Now, back to the subject of this article. Airbnb
investing.
In my case I am using my VA benefits for the purchase and rehabilitation of the house. That is zero down. I don’t have to touch my retirement money for that. If things work out, when I finally leave this house it will provide between $15,000 and $20,000 a year in income. While still residing there it will be a little less, but either way I will be doing considerably better than if I was just buying a house and not gaining income.
For me to replicate this I will have to come up with cash for a down payment, and probably that would have to come from my IRA. So then it becomes an investment decision. Do I make more money leaving the IRA money invested in stocks, or do I pull some and use it for an Airbnb investment? Or do I find a way of investing in Airbnbs through my IRA?
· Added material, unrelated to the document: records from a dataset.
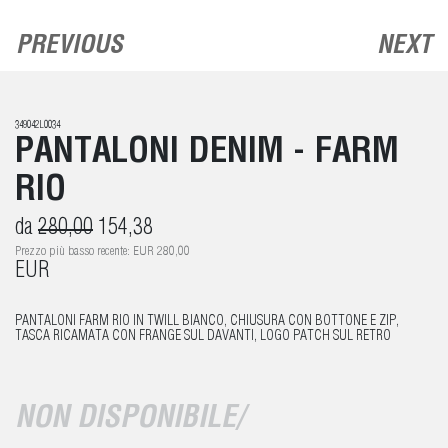
PREVIOUS
NEXT
349042L0034
PANTALONI DENIM - FARM
RIO
da
280,00
154,38
Prezzo più basso recente: EUR 280,00
EUR
PANTALONI FARM RIO IN TWILL BIANCO, CHIUSURA CON BOTTONE E ZIP,
TASCA RICAMATA CON FRANGE SUL DAVANTI, LOGO PATCH SUL RETRO
NON DISPONIBILE/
I can’t say for sure which is better. But in a few months I will better know how much money I can expect to make in this market. I will have better information than I currently have. If all goes as I hope, then it would make sense to use some of that IRA to invest in another Airbnb property. It certainly adds to the risk, leveraging myself, but not without attendant rewards. If a $100,000 from my IRA gets me $20.000 a year in income that is far better than I can expect to see from the stock market.
There is one other thing to consider. I really like this. Buying a house. Painting the rooms. Making creative decisions. Seeing the money come in. Mostly, it is a lot of fun. It is also work, and if I did not enjoy it, the money would probably not be worth it.
I know this can be done. I quite often see Airbnb listings where the host has multiple Airbnbs. These individuals have found a way of making it profitable and managing the work load. Some of these are real estate professionals. This can give them some advantages, but it also gives them insight into the market. If they think an Airbnb investment is wise, perhaps you should also.
One last word of advice. One of these professionals explained their Airbnb journey to me. They had previously owned several houses where they rented out the entire house as an Airbnb. Over time they had gotten rid of those units and were focusing on places where they would have multiple units in a building. That may not hold true or practical in all markets, but it is guiding my strategy as figure out how to do this.